Hi,

Participants: Daniel, Mariusz, Roger, Andre (SAGA), Peter

Line 707 - Reaction on reaching soft / hard limits
- Grid Engine: Signal depends on particular limit type
- Agreement that crossing a hard limit should lead to FAILED state of
the DRMAA job
- Agreement to remove softResourceLimits completely, since DRMAA cannot
promise any kind of common semantics, and since the attribute is not
important enough to add it as opaque concept (as with slots)

i promised to do some research, so:

we are mixing different resources wich limits have different purpose
and thus associated policy:

enum ResourceLimitType { CORE_FILE_SIZE , CPU_TIME , DATA_SEG_SIZE
, FILE_SIZE , OPEN_FILES , STACK_SIZE , VIRTUAL_MEMORY
, WALLCLOCK_TIME };

lets take the first one:

CORE_FILE_SIZE  and Grid Engine

man queue_conf: " The  remaining parameters in the queue configuration
template specify per job soft and hard resource limits as implemented
by the setrlimit(2) ..."

man setrlimit " RLIMIT_CORE Maximum size of core file.

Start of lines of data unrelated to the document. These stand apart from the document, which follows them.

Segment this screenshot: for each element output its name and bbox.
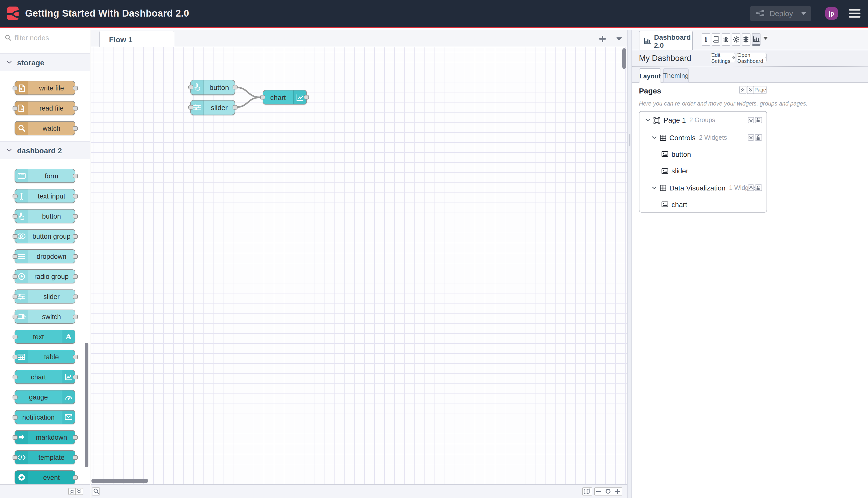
input-port[interactable] bbox=[12, 86, 17, 90]
tree-row-button[interactable]: button bbox=[639, 146, 766, 163]
sidebar-button-gear[interactable] bbox=[732, 33, 740, 46]
output-port[interactable] bbox=[72, 234, 78, 238]
output-port[interactable] bbox=[232, 85, 237, 90]
input-port[interactable] bbox=[12, 455, 17, 460]
node-form[interactable]: form bbox=[15, 169, 75, 183]
input-port[interactable] bbox=[12, 294, 17, 299]
search-flows-button[interactable] bbox=[92, 487, 100, 495]
output-port[interactable] bbox=[72, 475, 78, 480]
open-dashboard-button[interactable]: Open Dashboard bbox=[737, 53, 766, 62]
node-gauge[interactable]: gauge bbox=[15, 390, 75, 404]
tab-dashboard-2[interactable]: Dashboard 2.0 bbox=[639, 31, 693, 51]
output-port[interactable] bbox=[72, 294, 78, 299]
node-watch[interactable]: watch bbox=[15, 121, 75, 135]
deploy-caret-icon[interactable] bbox=[801, 12, 806, 15]
node-switch[interactable]: switch bbox=[15, 310, 75, 324]
node-write-file[interactable]: write file bbox=[15, 81, 75, 95]
input-port[interactable] bbox=[12, 194, 17, 198]
tree-row-slider[interactable]: slider bbox=[639, 162, 766, 180]
move-up-button[interactable] bbox=[739, 86, 746, 94]
output-port[interactable] bbox=[232, 105, 237, 109]
node-markdown[interactable]: markdown bbox=[15, 430, 75, 444]
tab-layout[interactable]: Layout bbox=[639, 68, 661, 83]
input-port[interactable] bbox=[12, 435, 17, 440]
palette-category-dashboard-2[interactable]: dashboard 2 bbox=[0, 141, 90, 159]
node-template[interactable]: template bbox=[15, 450, 75, 464]
input-port[interactable] bbox=[12, 415, 17, 419]
zoom-out-button[interactable] bbox=[594, 487, 603, 496]
wire[interactable] bbox=[236, 87, 260, 97]
node-read-file[interactable]: read file bbox=[15, 101, 75, 115]
visibility-eye-button[interactable] bbox=[748, 117, 754, 123]
visibility-eye-button[interactable] bbox=[748, 134, 754, 141]
input-port[interactable] bbox=[12, 314, 17, 319]
input-port[interactable] bbox=[188, 105, 193, 109]
minimap-button[interactable] bbox=[582, 487, 592, 496]
input-port[interactable] bbox=[12, 355, 17, 359]
output-port[interactable] bbox=[72, 375, 78, 379]
node-button-group[interactable]: button group bbox=[15, 229, 75, 243]
lock-button[interactable] bbox=[755, 117, 762, 123]
output-port[interactable] bbox=[304, 95, 309, 100]
chevron-down-icon[interactable] bbox=[652, 186, 656, 189]
input-port[interactable] bbox=[12, 234, 17, 238]
flow-workspace[interactable]: buttonsliderchart bbox=[91, 47, 627, 484]
edit-settings-button[interactable]: Edit Settings bbox=[711, 53, 735, 62]
input-port[interactable] bbox=[12, 375, 17, 379]
output-port[interactable] bbox=[72, 314, 78, 319]
output-port[interactable] bbox=[72, 106, 78, 110]
sidebar-button-bug[interactable] bbox=[722, 33, 730, 46]
avatar[interactable]: jp bbox=[825, 7, 838, 19]
output-port[interactable] bbox=[72, 455, 78, 460]
expand-all-categories-button[interactable] bbox=[76, 488, 83, 495]
node-table[interactable]: table bbox=[15, 350, 75, 364]
flow-tab[interactable]: Flow 1 bbox=[99, 31, 174, 47]
output-port[interactable] bbox=[72, 174, 78, 178]
node-chart[interactable]: chart bbox=[15, 370, 75, 384]
output-port[interactable] bbox=[72, 355, 78, 359]
palette-scrollbar[interactable] bbox=[85, 343, 89, 467]
node-event[interactable]: event bbox=[15, 470, 75, 484]
input-port[interactable] bbox=[12, 254, 17, 259]
add-page-button[interactable]: Page bbox=[753, 86, 766, 94]
node-slider[interactable]: slider bbox=[15, 289, 75, 303]
input-port[interactable] bbox=[260, 95, 265, 100]
collapse-all-categories-button[interactable] bbox=[68, 488, 76, 495]
chevron-down-icon[interactable] bbox=[652, 136, 656, 139]
node-button[interactable]: button bbox=[190, 80, 235, 95]
input-port[interactable] bbox=[12, 274, 17, 279]
tab-theming[interactable]: Theming bbox=[663, 68, 689, 83]
output-port[interactable] bbox=[72, 86, 78, 90]
input-port[interactable] bbox=[12, 335, 17, 339]
input-port[interactable] bbox=[188, 85, 193, 90]
node-radio-group[interactable]: radio group bbox=[15, 270, 75, 284]
canvas-vertical-scrollbar[interactable] bbox=[622, 48, 626, 69]
sidebar-resize-divider[interactable] bbox=[627, 30, 632, 498]
tree-row-data-visualization[interactable]: Data Visualization1 Widgets bbox=[639, 180, 766, 196]
output-port[interactable] bbox=[72, 435, 78, 440]
tree-row-page-1[interactable]: Page 12 Groups bbox=[639, 112, 766, 129]
node-dropdown[interactable]: dropdown bbox=[15, 249, 75, 263]
output-port[interactable] bbox=[72, 274, 78, 279]
node-text-input[interactable]: text input bbox=[15, 189, 75, 203]
flow-list-caret-icon[interactable] bbox=[614, 33, 623, 44]
zoom-reset-button[interactable] bbox=[603, 487, 613, 496]
tree-row-chart[interactable]: chart bbox=[639, 196, 766, 212]
chevron-down-icon[interactable] bbox=[645, 119, 650, 122]
main-menu-icon[interactable] bbox=[849, 9, 860, 17]
input-port[interactable] bbox=[12, 395, 17, 399]
lock-button[interactable] bbox=[755, 134, 762, 141]
input-port[interactable] bbox=[12, 214, 17, 218]
output-port[interactable] bbox=[72, 126, 78, 130]
node-notification[interactable]: notification bbox=[15, 410, 75, 424]
input-port[interactable] bbox=[12, 106, 17, 110]
output-port[interactable] bbox=[72, 214, 78, 218]
output-port[interactable] bbox=[72, 254, 78, 259]
zoom-in-button[interactable] bbox=[613, 487, 622, 496]
wire[interactable] bbox=[236, 97, 260, 107]
node-button[interactable]: button bbox=[15, 209, 75, 223]
sidebar-tabs-caret-icon[interactable] bbox=[763, 37, 768, 40]
visibility-eye-button[interactable] bbox=[748, 185, 754, 191]
output-port[interactable] bbox=[72, 194, 78, 198]
node-text[interactable]: Atext bbox=[15, 330, 75, 344]
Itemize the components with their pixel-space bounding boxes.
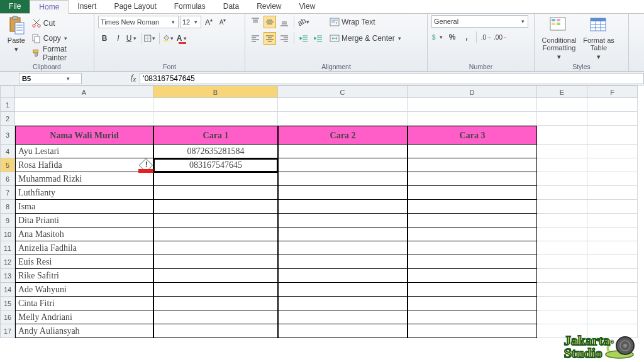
decrease-decimal-button[interactable]: .00← [494, 31, 507, 43]
cell[interactable]: Euis Resi [15, 255, 153, 269]
cell[interactable] [408, 241, 537, 255]
cell[interactable] [537, 228, 587, 241]
cell[interactable] [15, 98, 153, 112]
currency-button[interactable]: $▾ [431, 31, 444, 43]
cell[interactable] [587, 241, 638, 255]
percent-button[interactable]: % [446, 31, 458, 43]
cell[interactable]: Andy Auliansyah [15, 324, 153, 338]
cell[interactable] [153, 214, 278, 228]
dropdown-icon[interactable]: ▾ [65, 75, 71, 82]
cell[interactable] [408, 145, 537, 158]
cell[interactable] [537, 241, 587, 255]
align-center-button[interactable] [264, 32, 276, 45]
cell[interactable] [153, 283, 278, 297]
cell[interactable]: Cara 2 [278, 126, 408, 145]
cell[interactable] [278, 241, 408, 255]
cell[interactable]: Nama Wali Murid [15, 126, 153, 145]
orientation-button[interactable]: ab▾ [297, 16, 310, 28]
cell[interactable] [408, 255, 537, 269]
cell-selected[interactable]: 083167547645 [153, 158, 278, 172]
cell[interactable] [408, 310, 537, 324]
grow-font-button[interactable]: A▴ [203, 16, 215, 28]
cell[interactable] [587, 214, 638, 228]
row-header[interactable]: 5 [0, 158, 15, 172]
row-header[interactable]: 10 [0, 228, 15, 241]
paste-button[interactable]: Paste ▾ [4, 15, 29, 53]
cell[interactable] [587, 112, 638, 126]
cell[interactable] [153, 172, 278, 186]
italic-button[interactable]: I [112, 32, 125, 45]
cell[interactable]: Isma [15, 200, 153, 214]
cell[interactable]: Cinta Fitri [15, 297, 153, 310]
row-header[interactable]: 3 [0, 126, 15, 145]
cell[interactable] [278, 98, 408, 112]
cell[interactable] [587, 98, 638, 112]
cell[interactable]: Cara 1 [153, 126, 278, 145]
cell[interactable] [278, 200, 408, 214]
cell[interactable]: Cara 3 [408, 126, 537, 145]
shrink-font-button[interactable]: A▾ [216, 16, 229, 28]
cell[interactable] [153, 255, 278, 269]
cell[interactable] [587, 255, 638, 269]
cell[interactable] [153, 228, 278, 241]
bold-button[interactable]: B [98, 32, 111, 45]
col-header[interactable]: A [15, 85, 153, 98]
cell[interactable] [537, 186, 587, 200]
cell[interactable] [408, 186, 537, 200]
row-header[interactable]: 8 [0, 200, 15, 214]
cell[interactable] [537, 310, 587, 324]
cell[interactable] [15, 112, 153, 126]
cell[interactable] [587, 186, 638, 200]
row-header[interactable]: 12 [0, 255, 15, 269]
row-header[interactable]: 16 [0, 310, 15, 324]
cell[interactable] [408, 324, 537, 338]
cell[interactable] [587, 283, 638, 297]
row-header[interactable]: 9 [0, 214, 15, 228]
fill-color-button[interactable]: ▾ [162, 32, 175, 45]
border-button[interactable]: ▾ [144, 32, 157, 45]
font-size-combo[interactable]: 12▾ [180, 16, 201, 28]
cell[interactable] [408, 158, 537, 172]
fx-icon[interactable]: fx [131, 73, 136, 83]
cell[interactable] [537, 297, 587, 310]
cell[interactable]: Muhammad Rizki [15, 172, 153, 186]
cell[interactable] [587, 126, 638, 145]
cell[interactable] [153, 112, 278, 126]
row-header[interactable]: 4 [0, 145, 15, 158]
row-header[interactable]: 7 [0, 186, 15, 200]
cell[interactable] [278, 186, 408, 200]
cut-button[interactable]: Cut [31, 16, 90, 30]
cell[interactable] [587, 200, 638, 214]
name-box-input[interactable] [19, 75, 65, 82]
cell[interactable] [408, 200, 537, 214]
cell[interactable] [278, 297, 408, 310]
cell[interactable]: Ade Wahyuni [15, 283, 153, 297]
cell[interactable] [408, 214, 537, 228]
cell[interactable] [408, 269, 537, 283]
cell[interactable] [278, 214, 408, 228]
cell[interactable] [587, 145, 638, 158]
cell[interactable] [278, 228, 408, 241]
cell[interactable] [153, 200, 278, 214]
tab-page-layout[interactable]: Page Layout [105, 0, 165, 13]
cell[interactable] [537, 324, 587, 338]
cell[interactable] [153, 241, 278, 255]
tab-insert[interactable]: Insert [69, 0, 105, 13]
cell[interactable] [587, 269, 638, 283]
col-header[interactable]: D [408, 85, 537, 98]
cell[interactable]: Rike Safitri [15, 269, 153, 283]
cell[interactable] [537, 145, 587, 158]
tab-data[interactable]: Data [214, 0, 248, 13]
cell[interactable] [153, 186, 278, 200]
row-header[interactable]: 1 [0, 98, 15, 112]
cell[interactable] [537, 269, 587, 283]
merge-center-button[interactable]: Merge & Center▾ [330, 31, 403, 45]
select-all-corner[interactable] [0, 85, 15, 98]
cell[interactable] [537, 283, 587, 297]
cell[interactable]: Anizelia Fadhila [15, 241, 153, 255]
cell[interactable] [153, 269, 278, 283]
row-header[interactable]: 17 [0, 324, 15, 338]
conditional-formatting-button[interactable]: Conditional Formatting▾ [538, 15, 580, 60]
cell[interactable] [408, 297, 537, 310]
indent-decrease-button[interactable] [297, 32, 310, 45]
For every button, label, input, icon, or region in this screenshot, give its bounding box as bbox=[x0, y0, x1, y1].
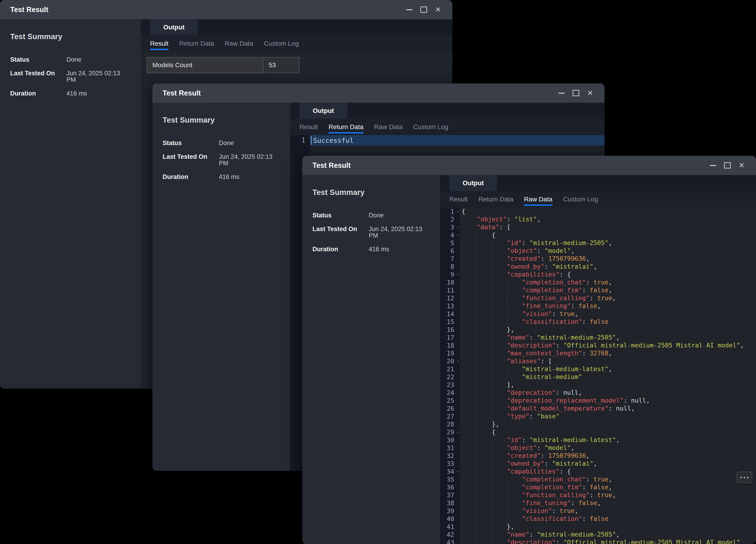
code-line: 22"mistral-medium" bbox=[440, 373, 756, 381]
tab-output[interactable]: Output bbox=[299, 103, 347, 119]
close-button[interactable]: ✕ bbox=[586, 89, 594, 97]
indent-guide bbox=[492, 270, 507, 279]
line-number: 1 bbox=[290, 135, 310, 145]
indent-guide bbox=[477, 318, 492, 326]
code-line: 7"created": 1750799636, bbox=[440, 255, 756, 262]
code-line: 26"default_model_temperature": null, bbox=[440, 405, 756, 412]
line-number: 22 bbox=[440, 373, 460, 381]
code-line: 16}, bbox=[440, 326, 756, 334]
line-number: 19 bbox=[440, 349, 460, 357]
indent-guide bbox=[462, 483, 477, 491]
close-button[interactable]: ✕ bbox=[737, 161, 746, 170]
close-button[interactable]: ✕ bbox=[434, 6, 442, 14]
code-text: "fine_tuning": false, bbox=[460, 302, 756, 310]
indent-guide bbox=[492, 357, 507, 365]
code-text: "function_calling": true, bbox=[460, 294, 756, 302]
line-number: 35 bbox=[440, 475, 460, 483]
code-line: 31"object": "model", bbox=[440, 444, 756, 452]
line-number: 32 bbox=[440, 452, 460, 460]
indent-guide bbox=[462, 302, 477, 310]
fold-toggle-icon[interactable]: ▾ bbox=[457, 209, 459, 214]
indent-guide bbox=[507, 279, 522, 286]
result-table-row[interactable]: Models Count 53 bbox=[147, 57, 299, 73]
minimize-button[interactable] bbox=[405, 6, 413, 14]
indent-guide bbox=[492, 405, 507, 412]
indent-guide bbox=[507, 373, 522, 381]
subtab-raw-data[interactable]: Raw Data bbox=[225, 35, 253, 52]
subtab-custom-log[interactable]: Custom Log bbox=[264, 35, 299, 52]
maximize-button[interactable] bbox=[723, 161, 731, 170]
summary-label: Last Tested On bbox=[10, 70, 66, 83]
subtab-return-data[interactable]: Return Data bbox=[328, 119, 363, 135]
summary-value: Jun 24, 2025 02:13 PM bbox=[219, 153, 280, 166]
fold-toggle-icon[interactable]: ▾ bbox=[457, 273, 459, 277]
code-text: "capabilities": { bbox=[460, 468, 756, 475]
indent-guide bbox=[492, 286, 507, 294]
titlebar[interactable]: Test Result ✕ bbox=[302, 156, 756, 175]
indent-guide bbox=[507, 491, 522, 499]
summary-rows: StatusDoneLast Tested OnJun 24, 2025 02:… bbox=[10, 56, 131, 97]
code-text: "function_calling": true, bbox=[460, 491, 756, 499]
subtab-return-data[interactable]: Return Data bbox=[478, 191, 513, 207]
indent-guide bbox=[477, 420, 492, 428]
code-text: "owned_by": "mistralai", bbox=[460, 262, 756, 270]
maximize-button[interactable] bbox=[572, 89, 580, 97]
code-line: 30"id": "mistral-medium-latest", bbox=[440, 436, 756, 444]
code-line: 43"description": "Official mistral-mediu… bbox=[440, 538, 756, 544]
subtab-raw-data[interactable]: Raw Data bbox=[524, 191, 552, 207]
indent-guide bbox=[477, 428, 492, 436]
tab-strip: Output bbox=[141, 19, 452, 35]
minimize-button[interactable] bbox=[557, 89, 566, 97]
subtab-result[interactable]: Result bbox=[150, 35, 168, 52]
code-line: 13"fine_tuning": false, bbox=[440, 302, 756, 310]
line-number: 40 bbox=[440, 515, 460, 523]
indent-guide bbox=[462, 373, 477, 381]
indent-guide bbox=[492, 279, 507, 286]
code-text: { bbox=[460, 428, 756, 436]
indent-guide bbox=[492, 334, 507, 342]
desktop-background: Test Result ✕ Test Summary StatusDoneLas… bbox=[0, 0, 756, 544]
indent-guide bbox=[492, 310, 507, 318]
code-text: "vision": true, bbox=[460, 310, 756, 318]
indent-guide bbox=[477, 365, 492, 373]
indent-guide bbox=[492, 381, 507, 389]
indent-guide bbox=[477, 515, 492, 523]
fold-toggle-icon[interactable]: ▾ bbox=[457, 359, 459, 364]
subtab-raw-data[interactable]: Raw Data bbox=[374, 119, 403, 135]
subtab-custom-log[interactable]: Custom Log bbox=[563, 191, 598, 207]
titlebar[interactable]: Test Result ✕ bbox=[152, 83, 605, 103]
indent-guide bbox=[462, 270, 477, 279]
tab-output[interactable]: Output bbox=[449, 175, 497, 191]
code-text: }, bbox=[460, 420, 756, 428]
fold-toggle-icon[interactable]: ▾ bbox=[457, 233, 459, 237]
code-text: "description": "Official mistral-medium-… bbox=[460, 538, 756, 544]
fold-toggle-icon[interactable]: ▾ bbox=[457, 430, 459, 434]
indent-guide bbox=[462, 334, 477, 342]
subtab-bar: ResultReturn DataRaw DataCustom Log bbox=[290, 119, 605, 135]
code-text: ], bbox=[460, 381, 756, 389]
indent-guide bbox=[492, 349, 507, 357]
code-line: 21"mistral-medium-latest", bbox=[440, 365, 756, 373]
indent-guide bbox=[462, 428, 477, 436]
subtab-result[interactable]: Result bbox=[449, 191, 468, 207]
indent-guide bbox=[507, 475, 522, 483]
indent-guide bbox=[507, 310, 522, 318]
minimize-button[interactable] bbox=[709, 161, 717, 170]
selected-code-line[interactable]: Successful bbox=[310, 135, 605, 145]
window-controls: ✕ bbox=[405, 6, 442, 14]
subtab-return-data[interactable]: Return Data bbox=[179, 35, 214, 52]
more-options-button[interactable]: ••• bbox=[737, 472, 752, 483]
code-text: }, bbox=[460, 326, 756, 334]
tab-output[interactable]: Output bbox=[150, 19, 198, 35]
line-number: 25 bbox=[440, 397, 460, 405]
maximize-button[interactable] bbox=[419, 6, 428, 14]
subtab-custom-log[interactable]: Custom Log bbox=[413, 119, 448, 135]
titlebar[interactable]: Test Result ✕ bbox=[0, 0, 452, 19]
window-controls: ✕ bbox=[557, 89, 594, 97]
indent-guide bbox=[462, 357, 477, 365]
code-line: 42"name": "mistral-medium-2505", bbox=[440, 531, 756, 538]
subtab-result[interactable]: Result bbox=[299, 119, 318, 135]
fold-toggle-icon[interactable]: ▾ bbox=[457, 225, 459, 229]
raw-data-json-editor[interactable]: 1▾{2"object": "list",3▾"data": [4▾{5"id"… bbox=[440, 207, 756, 544]
fold-toggle-icon[interactable]: ▾ bbox=[457, 469, 459, 474]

When 0 no core
dump files are created.  When non-zero, larger dumps are truncated to
this size."

and the difference between Soft and Hard limit is defined as follows:
" The hard limit acts as a  ceiling  for  the  soft  limit:  an
unprivileged  process  may only set its soft limit to a value in the
range from 0 up to the hard limit, and (irreversibly) lower its hard
limit."

exceeding other limits like OPEN_FILES would result just in errors on
calls like open() which application can handle end exits with 0.

So the agreement that "crossing a hard limit should lead to FAILED"
should be valid only to some of the limits e.g.: WALLCLOCK_TIME,
CPU_TIME.

That's an issue. I see basically three options here: 

1) We define the hard limit violation behavior per parameter. In this case, we could add the soft limits again with the same approach.
2) We declare the job termination as MAY happen at any time after violation, and stick with leaving out the soft limits.
3) We drop resource limits completely.

Number 1 is most explicit (== good), but demands careful research on operating system level. Number 2 is our usual safe net. Number 3 is as explicit as number 1, but people may miss the feature.And no, doint it the 'slots' way is not an option ;-) ...

Best regards,
Peter.